Engineer, Site Reliability
ses
Job Description
PRIMARY RESPONSIBILITIES / KEY RESULT AREAS
- Ensure system reliability and availability by maintaining infrastructure environments and ensuring software applications run smoothly.
- Monitor system health continuously to detect issues and automatically handle failures.
- Standardize and automate processes, while maintaining internal tools and documentation to support the overall infrastructure and reduce emergency response time. This includes troubleshooting workflows, scripting, tooling, and documentation.
- Mitigate operational risks by identifying, assessing, and implementing measures to eliminate potential risks that could impact system performance.
- Develop and deploy solutions using industry best practices / innovation as well as SES IT defined architecture standards and guidelines.
- Deploy and configure cloud services using the Cloud Center of Excellence methodology as needed.
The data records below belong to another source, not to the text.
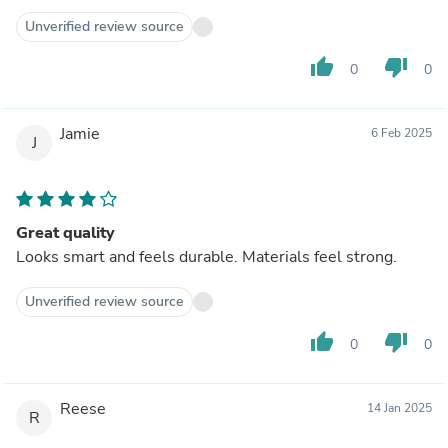
Unverified review source
thumb_up
thumb_down
0
0
Jamie
6 Feb 2025
J
Great quality
Looks smart and feels durable. Materials feel strong.
Unverified review source
thumb_up
thumb_down
0
0
Reese
14 Jan 2025
R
- Collaborate with various teams to ensure seamless integration and operation of systems.
- Drive improvement and adherence to all IT service management processes, including incident management, change management, request fulfilment, problem management.
- Create knowledge base articles and wikis for common issues and daily operations procedures.
- Stay current with the latest IT and Cloud technologies.
- Provide support and drive strong focus on simplification, standardization and automation.
- Provide inputs to Department heads for administrative and management tasks.
- Fulfil on-call duties on a rotating 24/7 schedule.
COMPETENCIES
- Self-driven innovative mindset, commitment to excellence and quality in all areas.
- Strong knowledge of on-premises systems and infrastructure.
- Excellent problem-solving and troubleshooting skills.
- Good understanding of cloud environments and services.
- Ability to work collaboratively with cross-functional teams.
- Results-driven with a pragmatic service delivery approach.
- Thrives in fast-paced environments with tight deadlines, maintaining attention to detail and self-motivation.
- Strong communication and documentation skills.
- Proactive and self-motivated with a focus on continuous improvement.
QUALIFICATIONS & EXPERIENCE
- Bachelor's degree in Computer Science, Information Technology, or a related field.
- Minimum 3 years of applicable professional experience in a large, diverse environment.
- Strong expertise in Linux OS, including system administration, shell scripting, performance tuning, security best practices, and experience with virtualization and cloud platforms.
- Strong expertise in one or more virtualization solutions (e.g., VMware, Nutanix).
- Proven experience in a similar role, with a focus on cloud and on-premises systems environments.
- Experience with automation tools and scripting languages.
- Good knowledge of Windows and Linux OS, EntraID, Active Directory, CI/CD automation, continuous monitoring and information security.
- Familiarity with ITIL processes and best practices.
- Fluency in English, any other language is considered as an asset.
- Relevant certifications (e.g., AWS, Azure, Google Cloud, RHCE, LFCS) are a plus.